I ended up burying that coloring book under everything I could pile at the back of my closet.
Other people were terrorized by toilets as a child? I thought that was just me. And my younger sister. Who used to take dumps in the bathtub and of course tell our mother that I did it.
I don’t know if they’re innocent exactly, but I used to be totally irrationally terrified of wasps. Didn’t matter what kind: mud-daubers, yellowjackets, hornets, red wasps, etc… something about the way they looked terrified me. I still don’t like them, but I’m not terrified of them either.

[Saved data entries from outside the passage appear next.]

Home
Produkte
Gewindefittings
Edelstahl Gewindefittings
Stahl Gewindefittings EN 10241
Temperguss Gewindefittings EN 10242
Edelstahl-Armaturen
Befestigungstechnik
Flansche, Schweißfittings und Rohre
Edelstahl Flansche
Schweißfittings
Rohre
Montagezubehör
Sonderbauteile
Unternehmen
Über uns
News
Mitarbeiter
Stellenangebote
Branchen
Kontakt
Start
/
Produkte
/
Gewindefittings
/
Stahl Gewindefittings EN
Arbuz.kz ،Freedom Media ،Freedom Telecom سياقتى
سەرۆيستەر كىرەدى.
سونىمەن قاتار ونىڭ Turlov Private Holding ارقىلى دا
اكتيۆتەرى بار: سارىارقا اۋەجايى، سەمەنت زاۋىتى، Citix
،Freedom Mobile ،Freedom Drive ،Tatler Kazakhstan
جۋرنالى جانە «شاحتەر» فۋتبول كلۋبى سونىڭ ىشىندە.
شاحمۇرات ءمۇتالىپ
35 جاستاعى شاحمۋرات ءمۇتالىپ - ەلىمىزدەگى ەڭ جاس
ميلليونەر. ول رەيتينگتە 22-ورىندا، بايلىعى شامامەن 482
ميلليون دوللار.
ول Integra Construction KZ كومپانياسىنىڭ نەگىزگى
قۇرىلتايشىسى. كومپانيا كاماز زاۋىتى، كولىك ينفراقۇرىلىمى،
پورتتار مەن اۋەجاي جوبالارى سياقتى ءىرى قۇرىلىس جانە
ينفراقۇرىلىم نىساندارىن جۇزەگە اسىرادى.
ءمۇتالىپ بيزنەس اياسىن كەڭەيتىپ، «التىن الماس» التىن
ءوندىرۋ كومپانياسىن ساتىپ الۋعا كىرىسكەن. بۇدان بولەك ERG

Oddly, bees never bothered me in the least, and we had far more of them flying around since my friend’s dad kept 3 or 4 hives in his backyard.
ET, who is still fucking terrifying I don’t care if you say he’s cute he’s horrifying and scary.
Dr Seuss books with the surrealistic landscape drawings. I’ve always been a very literal minded person, so I couldn’t just see those images as art. I always had to imagine living in that kind of landscape: How did you get around? How did you not fall off? Was is supporting that land bridge? What is it connected to? Excuse me, I have to go lie down in a dark room for a while.
I remember a Twilight Zone episode where the woman found a spider in her sink, turned on the water and ran it down the drain, each time she ran it down the drain it came back bigger. Pretty soon she couldn’t run it down the drain. I admit I remember that on the very rare occasions I have had to run a spider down the drain.
Clowns.
The moon–the fuller its phase, the more afraid of it I was.
The brake wheel on the back of a boxcar (in the Santa Fe RR logo).
Toilets that make a very loud sound when they flush.
Spiders, if they were crawling on me or adhering with the web to something I was holding.